Süper ay, Trump’un seçilmesi, Avrupa’da faşizmin yükselişi, FETÖ, PYD, DAEŞ derken insanlar “dünya nereye gidiyor?” diye bir endişeye kapıldı. Zaten yeni bir yılın eşiğindeyiz. Avrupa’da 2017 Kehanetleri en çok yazılan okunanlar arasında..
Hayat devam ediyor ve biz imtihan oluyoruz.. Bugün başka bir gündemi yazacağım.
Hep Müslümanların vahdetinden söz ediyoruz da, peki nasıl olacak bu iş. Sufi’si, Selefi’si, Şii’si yerinden milim kıpırdamayacak, kendini değiştirmeye yanaşmayacak, sonra da vahdet olacak..
Yok böyle bir şey.. Gerçekten vahdet istiyorsanız, dininizi Allah’a has kılacaksınız.. Yanılmaz önderlerin, liderlerin karizması çevresinde bir birlik iddiasında bulunmayacaksınız. Öyle haşa gayb tasarrufuna, kalpler üzerinde tasarrufa sahip liderlerle neyi istişare edeceksiniz, neyin şurasını yapacaksınız ki.

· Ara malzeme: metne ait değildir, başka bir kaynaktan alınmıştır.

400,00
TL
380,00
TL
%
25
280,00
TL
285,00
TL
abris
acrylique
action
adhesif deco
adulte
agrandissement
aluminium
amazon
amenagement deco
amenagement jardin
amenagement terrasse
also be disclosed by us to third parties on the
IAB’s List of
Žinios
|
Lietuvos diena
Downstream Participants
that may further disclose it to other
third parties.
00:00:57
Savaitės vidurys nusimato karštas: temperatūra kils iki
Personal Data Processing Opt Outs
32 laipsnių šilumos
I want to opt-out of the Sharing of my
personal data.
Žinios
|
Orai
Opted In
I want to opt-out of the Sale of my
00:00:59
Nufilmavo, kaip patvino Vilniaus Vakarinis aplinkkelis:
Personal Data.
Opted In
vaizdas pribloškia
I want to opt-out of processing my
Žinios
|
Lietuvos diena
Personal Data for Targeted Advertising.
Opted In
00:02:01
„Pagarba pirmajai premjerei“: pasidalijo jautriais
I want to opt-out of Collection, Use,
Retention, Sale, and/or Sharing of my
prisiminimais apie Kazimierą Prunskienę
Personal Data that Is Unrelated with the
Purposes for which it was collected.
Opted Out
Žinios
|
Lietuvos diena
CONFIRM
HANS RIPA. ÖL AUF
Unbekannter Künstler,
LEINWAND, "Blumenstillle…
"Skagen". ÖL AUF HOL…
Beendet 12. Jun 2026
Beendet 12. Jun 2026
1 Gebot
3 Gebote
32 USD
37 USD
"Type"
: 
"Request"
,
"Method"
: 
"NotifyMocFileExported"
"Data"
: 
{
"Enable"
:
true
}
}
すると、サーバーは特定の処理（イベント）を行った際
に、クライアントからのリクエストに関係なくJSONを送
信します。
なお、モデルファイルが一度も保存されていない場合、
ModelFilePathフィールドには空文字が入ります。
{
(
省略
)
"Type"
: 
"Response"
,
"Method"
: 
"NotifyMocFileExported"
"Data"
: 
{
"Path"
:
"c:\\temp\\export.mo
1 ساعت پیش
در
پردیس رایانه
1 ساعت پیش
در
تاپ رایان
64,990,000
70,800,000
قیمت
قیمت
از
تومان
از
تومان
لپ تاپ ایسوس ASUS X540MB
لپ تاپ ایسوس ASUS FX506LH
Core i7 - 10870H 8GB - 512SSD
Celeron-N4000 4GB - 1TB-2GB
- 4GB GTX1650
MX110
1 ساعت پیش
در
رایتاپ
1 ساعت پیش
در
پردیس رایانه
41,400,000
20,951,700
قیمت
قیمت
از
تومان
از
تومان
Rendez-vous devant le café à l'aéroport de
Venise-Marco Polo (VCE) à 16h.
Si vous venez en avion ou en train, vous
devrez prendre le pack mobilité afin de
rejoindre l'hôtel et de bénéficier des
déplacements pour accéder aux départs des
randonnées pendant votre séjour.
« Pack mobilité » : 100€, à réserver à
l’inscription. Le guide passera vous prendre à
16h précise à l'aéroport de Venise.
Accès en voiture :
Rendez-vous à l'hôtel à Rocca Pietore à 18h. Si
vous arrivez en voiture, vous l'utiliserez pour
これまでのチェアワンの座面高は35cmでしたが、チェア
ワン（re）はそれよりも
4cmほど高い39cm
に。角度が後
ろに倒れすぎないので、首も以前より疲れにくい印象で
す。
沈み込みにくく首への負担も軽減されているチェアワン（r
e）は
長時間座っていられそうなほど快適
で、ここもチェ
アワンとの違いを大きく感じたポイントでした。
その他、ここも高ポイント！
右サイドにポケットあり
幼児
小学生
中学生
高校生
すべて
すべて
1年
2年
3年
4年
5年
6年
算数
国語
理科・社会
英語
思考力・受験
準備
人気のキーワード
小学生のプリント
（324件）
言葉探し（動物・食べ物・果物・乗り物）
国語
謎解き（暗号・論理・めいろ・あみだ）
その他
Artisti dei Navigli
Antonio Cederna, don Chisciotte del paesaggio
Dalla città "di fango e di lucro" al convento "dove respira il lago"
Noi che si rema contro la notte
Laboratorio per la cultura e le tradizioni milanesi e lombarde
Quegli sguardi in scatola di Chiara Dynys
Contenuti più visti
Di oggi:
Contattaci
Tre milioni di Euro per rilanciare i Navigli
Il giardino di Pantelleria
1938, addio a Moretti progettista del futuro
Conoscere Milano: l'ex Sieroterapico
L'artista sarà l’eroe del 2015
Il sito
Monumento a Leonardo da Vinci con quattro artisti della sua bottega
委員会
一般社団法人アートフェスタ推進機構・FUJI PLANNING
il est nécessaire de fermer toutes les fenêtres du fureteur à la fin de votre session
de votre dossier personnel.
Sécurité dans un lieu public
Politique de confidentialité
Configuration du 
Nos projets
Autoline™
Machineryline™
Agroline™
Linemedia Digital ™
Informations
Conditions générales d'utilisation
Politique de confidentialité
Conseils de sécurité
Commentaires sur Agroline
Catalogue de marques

Bir de “vur de vuralım, öl de ölelim” diyenler var, ölmeye, öldürmeye hazır..
Mehdi gelecek, bizi kurtaracak öyle mi? Neden kimse Dabbetül Arz, Yecüc-Mecüc, Sekine gibi ismi açıkça belirtilenlerden değil de, tartışmalı konuları öne sürüyor hep..

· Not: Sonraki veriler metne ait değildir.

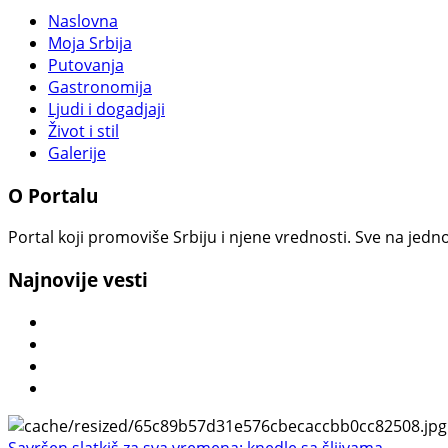
Naslovna
Moja Srbija
Putovanja
Gastronomija
Ljudi i dogadjaji
Život i stil
Galerije
O Portalu
Portal koji promoviše Srbiju i njene vrednosti. Sve na jedno
Najnovije vesti
Savršen slatkiš za sva vremena: knedle sa šljivama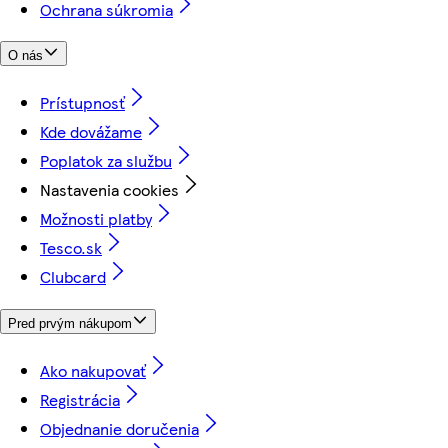
Ochrana súkromia
O nás
Prístupnosť
Kde dovážame
Poplatok za službu
Nastavenia cookies
Možnosti platby
Tesco.sk
Clubcard
Pred prvým nákupom
Ako nakupovať
Registrácia
Objednanie doručenia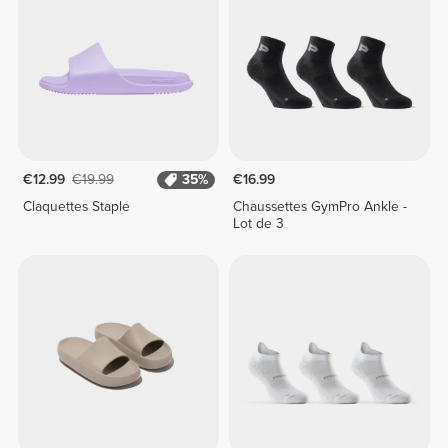
€12.99
€19.99
35%
€16.99
Claquettes Staple
Chaussettes GymPro Ankle -
Lot de 3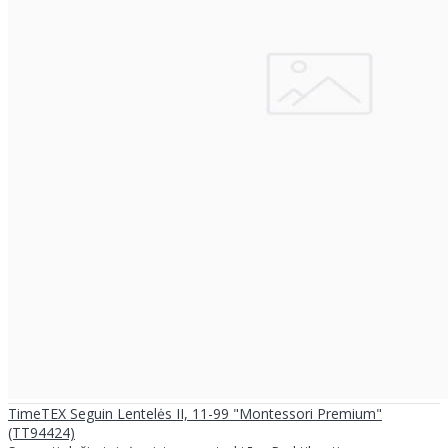
TimeTEX Seguin Lentelės II, 11-99 "Montessori Premium"
(TT94424)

Bakın, gelen mehdi değil, peygamber olsa, sizi kimse kurtaramaz. “Herkes için ancak yaptığının karşılığı vardır”. Peygamberlerin kurtarıcı gücü yok, onlar Allah’a, resulüne, kitaba, yani kurtuluşa, Allah’ın ipinden tutunmaya çağırırlar.. Kurtuluşa erenler bu davete olumlu cevap verenlerdir.
Mehdi-Mesih gelecek kendilerini kurtaracak diye bekleyenlere kötü bir haberim var..

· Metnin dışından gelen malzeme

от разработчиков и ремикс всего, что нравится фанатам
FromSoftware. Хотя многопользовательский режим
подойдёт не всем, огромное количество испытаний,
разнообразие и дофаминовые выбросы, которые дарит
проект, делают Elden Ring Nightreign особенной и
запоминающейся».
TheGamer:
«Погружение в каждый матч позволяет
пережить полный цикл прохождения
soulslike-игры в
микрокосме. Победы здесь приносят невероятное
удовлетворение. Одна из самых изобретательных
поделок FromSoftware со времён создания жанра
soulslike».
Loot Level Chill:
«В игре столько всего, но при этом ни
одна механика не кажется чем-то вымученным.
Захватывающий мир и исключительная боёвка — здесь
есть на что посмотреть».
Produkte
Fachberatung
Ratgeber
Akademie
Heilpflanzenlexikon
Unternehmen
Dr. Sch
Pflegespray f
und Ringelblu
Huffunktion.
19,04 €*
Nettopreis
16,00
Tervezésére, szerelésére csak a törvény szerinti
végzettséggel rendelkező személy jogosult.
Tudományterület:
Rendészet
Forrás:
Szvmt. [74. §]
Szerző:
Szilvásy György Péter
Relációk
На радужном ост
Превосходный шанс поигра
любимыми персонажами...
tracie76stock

ABD, kadrolu bir mehdi gönderirse ne yapacaksınız? Evrenesoğlu da Mehdi, Gülen zaten Kainat İmamı, Mezarcı Mesih.. Yahudiler, Hristiyanlar, bizdeki Şiiler, Sünniler farklı kişilikleri bekliyorlar. Biri Armageddon’dan, ötekisi Melheme-i Kübra’dan, biri anti Chirist’ten, öteki Deccal’den söz ediyor..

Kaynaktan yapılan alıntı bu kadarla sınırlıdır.